Forscher an der University of Michigan betreiben im Auftrag von US-Luftwaffe und US-Armee ein Data-Mining-Projekt auf der Rezeptplattform Allrecipes.com. Geleitet von dem Informationswissenschaftler Chun-Yuen Teng geht es dabei um die Ermittlung globaler Geschmackspräferenzen, um die Truppe künftig besser versorgen zu können, berichtet Technology Review in seiner Online-Ausgabe.
Dazu wurden mehr als 46.000 Rezepte aus aller Welt samt Bewertungen und Nutzerkommentaren analysiert. Das Ergebnis ist ein interessanter Einblick in die Natur des Kochens. So lassen sich beispielsweise regionale Unterschiede in der Küche feststellen, was die Kochmethoden anbetrifft. "Gekocht und gesimmert wird häufiger im Süden und im Mittleren Westen der USA. Mariniert und gegrillt wird häufiger im Westen und in den Bergregionen. Gebraten wird besonders oft im Süden und im Nordosten", sagt Teng. Mit solchen Erkenntnissen könnte das US-Militär beispielsweise Menschen aus bestimmten Regionen des Landes besser versorgen.
Aber es gibt auch noch tiefgreifendere Ergebnisse. So hegen Evolutionsbiologen schon lange die Annahme, dass das Kochen in der menschlichen Evolution eine wichtige Rolle spielte. So kann der Stoffwechsel aus mechanisch zerkleinertem Essen mehr Energie beziehen und noch mehr aus gekochter Nahrung. Wird gekocht und zerkleinert, liefert das den besten Energiegehalt. Das erleichtert wiederum die Verdauung und gibt dem Gehirn mehr "Treibstoff".
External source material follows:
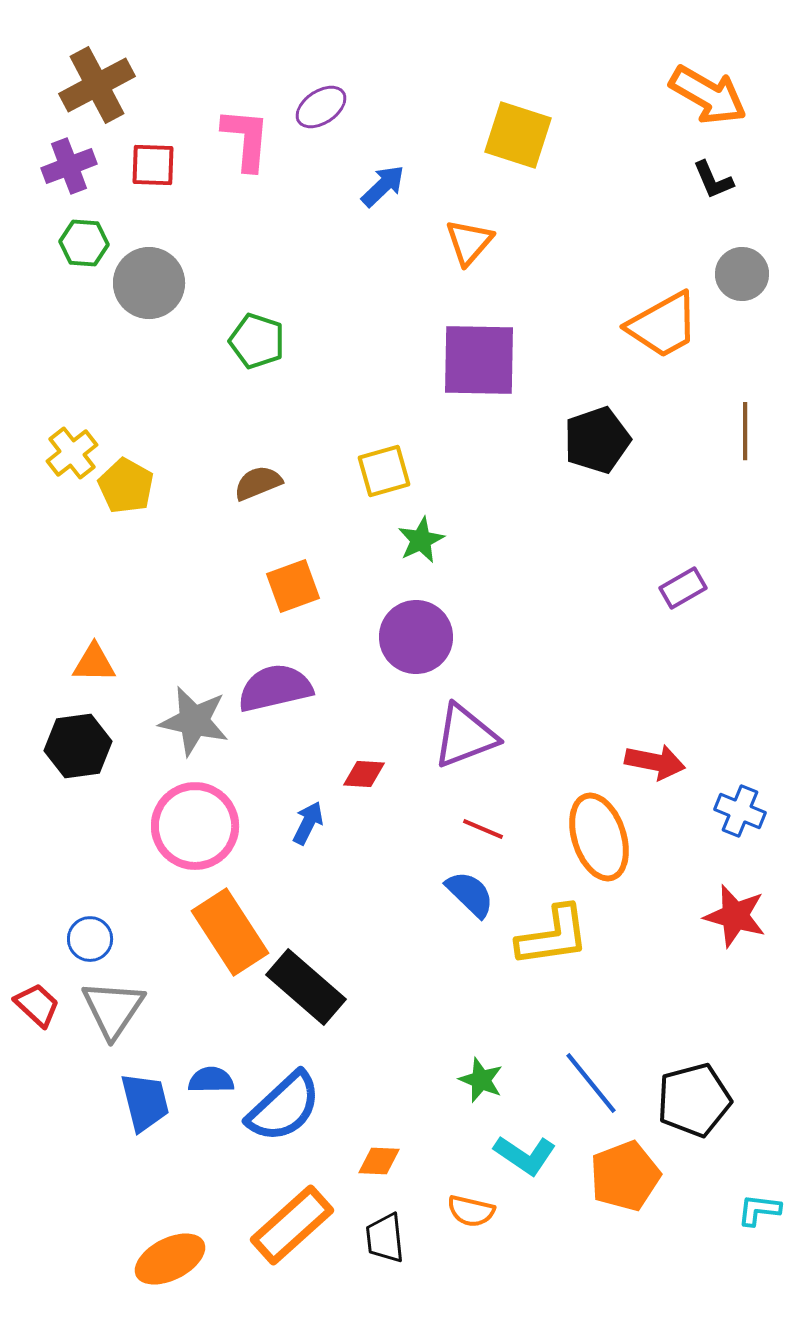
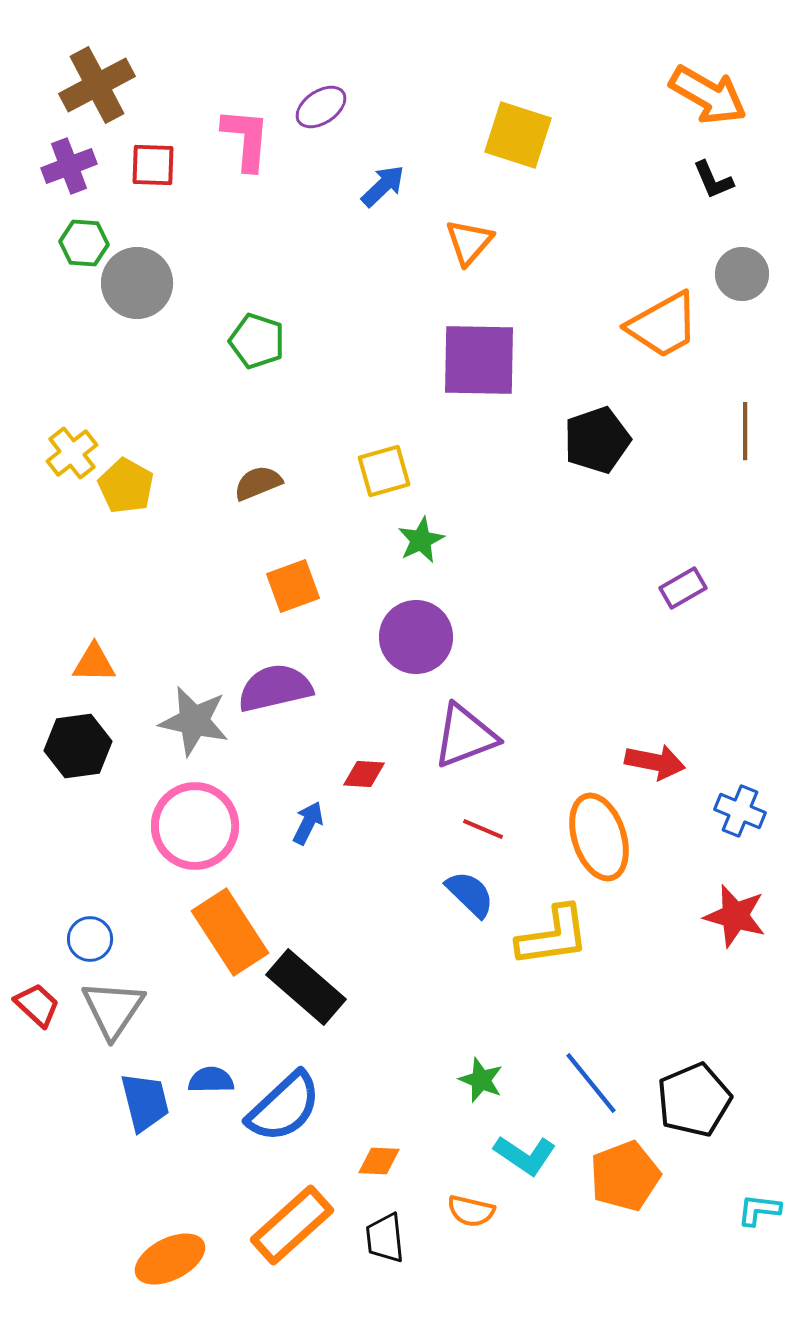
gray circle at (149, 283): moved 12 px left
black pentagon at (694, 1100): rotated 8 degrees counterclockwise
Entsprechend interessant ist deshalb die Frage, ob der Mensch spezielle Präferenzen hat, was die Zubereitung anbetrifft. Teng und seine Kollegen fanden entsprechende Hinweise, als sie sich die Bewertungen in Relation zur Zubereitung ansahen. Was sich leicht verdauen ließ, bekam auch die besseren Noten, was sich wiederum umgekehrt als Vorhersageinstrument einsetzen lässt, welches Essen besonders gut ankommt. Die Köche der US-Armee könnten damit ihren Speiseplan populärer machen.